Die soziale Frage – unverzichtbar, auch bei der Energiedebatte

Antwort auf  Till Seiler: Der hatte in einem „Kontrovers“-Beitrag am letzten Montag auf seemoz Die Linke im Bundestag als „Ein-Themen-Partei“ kritisiert, die in der Debatte um den Atomausstieg „eine Chance verpasst“ habe. Auf diese Polemik bezieht sich Anke Schwede in ihrer Gegenrede: Was der Abgeordnete Seiler an der Linken meint bemängeln zu müssen, sei in Wirklichkeit deren Stärke.

Mit Erstaunen lese ich die Kritik des „neuen Mannes aus Berlin“, Till Seiler, an der Gysi-Rede zum Atomausstieg. Wir erinnern uns: Die Linke hat als einzige Fraktion geschlossen gegen den Beschluss gestimmt, sechs Abgeordnete der Grünen haben sich „nur“ enthalten – warum eigentlich kein klares Ja oder Nein?

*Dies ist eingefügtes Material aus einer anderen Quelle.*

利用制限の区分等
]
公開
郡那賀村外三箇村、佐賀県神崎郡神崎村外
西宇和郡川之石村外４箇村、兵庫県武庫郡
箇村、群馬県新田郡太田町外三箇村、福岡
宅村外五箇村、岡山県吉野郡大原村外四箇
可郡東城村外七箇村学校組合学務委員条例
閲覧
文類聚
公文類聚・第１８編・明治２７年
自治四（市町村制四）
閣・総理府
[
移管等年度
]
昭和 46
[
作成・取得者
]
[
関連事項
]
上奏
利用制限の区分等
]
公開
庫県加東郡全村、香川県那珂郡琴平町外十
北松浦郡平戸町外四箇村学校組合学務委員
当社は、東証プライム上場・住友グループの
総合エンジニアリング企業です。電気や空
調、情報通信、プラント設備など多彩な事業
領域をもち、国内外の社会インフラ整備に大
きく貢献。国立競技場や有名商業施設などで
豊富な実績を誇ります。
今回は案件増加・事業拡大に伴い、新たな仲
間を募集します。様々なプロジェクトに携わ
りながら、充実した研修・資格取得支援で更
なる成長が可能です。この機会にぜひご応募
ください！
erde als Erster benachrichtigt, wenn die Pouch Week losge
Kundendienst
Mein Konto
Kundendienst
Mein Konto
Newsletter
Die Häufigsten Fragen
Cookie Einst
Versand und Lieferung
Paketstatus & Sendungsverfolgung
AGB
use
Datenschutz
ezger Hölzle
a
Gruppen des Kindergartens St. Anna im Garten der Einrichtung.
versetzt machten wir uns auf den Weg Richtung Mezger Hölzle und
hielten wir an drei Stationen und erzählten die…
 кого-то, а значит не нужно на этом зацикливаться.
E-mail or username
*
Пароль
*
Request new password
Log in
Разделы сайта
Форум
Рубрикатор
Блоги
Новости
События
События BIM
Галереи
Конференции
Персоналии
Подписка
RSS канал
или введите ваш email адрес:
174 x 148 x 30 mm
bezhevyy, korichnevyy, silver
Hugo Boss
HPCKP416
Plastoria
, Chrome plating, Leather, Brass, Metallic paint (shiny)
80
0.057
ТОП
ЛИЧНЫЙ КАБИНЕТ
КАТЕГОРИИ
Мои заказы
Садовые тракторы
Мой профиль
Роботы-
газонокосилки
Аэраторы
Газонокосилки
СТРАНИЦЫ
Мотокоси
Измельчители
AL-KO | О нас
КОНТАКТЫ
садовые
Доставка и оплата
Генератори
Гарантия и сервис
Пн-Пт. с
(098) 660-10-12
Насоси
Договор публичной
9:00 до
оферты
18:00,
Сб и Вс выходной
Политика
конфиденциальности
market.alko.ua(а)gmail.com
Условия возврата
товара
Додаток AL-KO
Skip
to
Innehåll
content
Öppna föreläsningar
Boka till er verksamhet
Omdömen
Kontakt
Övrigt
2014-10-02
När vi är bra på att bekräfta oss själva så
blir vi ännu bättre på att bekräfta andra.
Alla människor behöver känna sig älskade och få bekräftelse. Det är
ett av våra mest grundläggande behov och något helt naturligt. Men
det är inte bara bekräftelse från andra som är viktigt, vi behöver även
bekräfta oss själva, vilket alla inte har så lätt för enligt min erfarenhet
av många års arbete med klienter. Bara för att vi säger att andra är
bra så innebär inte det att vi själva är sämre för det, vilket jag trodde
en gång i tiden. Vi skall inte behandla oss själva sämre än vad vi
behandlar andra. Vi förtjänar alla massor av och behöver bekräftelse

Die Behauptung, mehr als 50% dieser Rede seien sozialpolitisch motiviert, kann nicht unwidersprochen bleiben. Gregor Gysi hat in seiner Rede sehr wohl energiepolitisch argumentiert und nicht nur die – in meinen Augen unverzichtbare – soziale Karte gespielt.

Erstens: Nach Auffassung der Linksfraktion ist ein Ausstieg bis Ende 2014 machbar. Die nun beschlossene Frist bis 2022 wurde in Absprache mit den vier großen Energiekonzernen  E.ON, EnBW, RWE und Vattenfall in Hinblick auf die Amortisation der noch betriebenen Atomkraftwerke gesetzt und damit die Bevölkerung unnötig weitere zehn Jahre einem Restrisiko ausgesetzt.

Zweitens fordert Gysi die Verankerung des unumkehrbaren Ausstiegs aus der Atomenergie im Grundgesetz. Zitat: „Wenn Sie das nicht machen, dann machen Sie einen Atomausstieg mit Rückfahrkarte“.

Drittens bildet die Forderung nach Demokratisierung und Rekommunalisierung der Energieversorgung den Schwerpunkt seiner Ausführungen – also die Einschränkung der Macht der vier großen Energiekonzerne, die gegenwärtig den Markt nach Gusto dominieren und Entscheidungen an der Politik und der Bevölkerung vorbei treffen. Wer eine wirkliche Energiewende will, muss bestrebt sein, die Macht dieses Kartells zu brechen und muss in diesem wichtigen Bereich der öffentlichen Daseinsvorsorge für demokratische Verhältnisse sorgen.

Viertens mahnt Gysi den stärkeren Ausbau der erneuerbaren Energien an, um „die Energiewende so schnell und zuverlässig wie möglich herbeizuführen“.

Fünftens: Last but not least – die soziale Ausgestaltung des Ausstiegs. Es mutet schon fast zynisch an, wenn ein wohlbestallter Studienrat behauptet, dies sei nicht Thema der Debatte. Die Realität in diesem Land ist, dass immer mehr Menschen in die Armut gedrängt werden. Immer mehr Menschen werden mit Niedriglöhnen abgespeist, müssen mit Hartz IV oder Sozialhilfe auskommen. Höhere Preise für Energie mögen für grüne Abgeordnete und die Mehrheit ihrer Klientel als Nasenwasser wahrgenommen werden, für viele, sehr viele Bürgerinnen und Bürger können sie eine existentielle Bedrohung darstellen.

DIE LINKE als „Ein-Themen-Partei“ zu bezeichnen und überdies noch mit der FDP gleichzusetzen, lässt tief blicken. Der Hinweis auf zunehmende Armut? Schade, aber das geht langsam wirklich auf die Nerven. Wundern muss man sich jedoch über Verlautbarungen wie die vorliegende nicht. Denn erinnern wir uns: So richtig Fahrt aufgenommen hat die neoliberale Offensive nicht unter Kohl, sondern mit Rot-Grün.

Fazit: Was der Abgeordnete Seiler an der Linken meint bemängeln zu müssen, ist in Wirklichkeit  deren Stärke. Die Linke sollte nicht den Fehler begehen, die „besseren (oder schlechteren?) Grünen“ sein zu wollen. Eine Partei, die konsequent für soziale Gerechtigkeit eintritt, ist in diesen Zeiten der zunehmenden Ungleichverteilung zwischen oben und unten unverzichtbar. Dies gilt für die Energiefrage ebenso wie für alle anderen Politikfelder.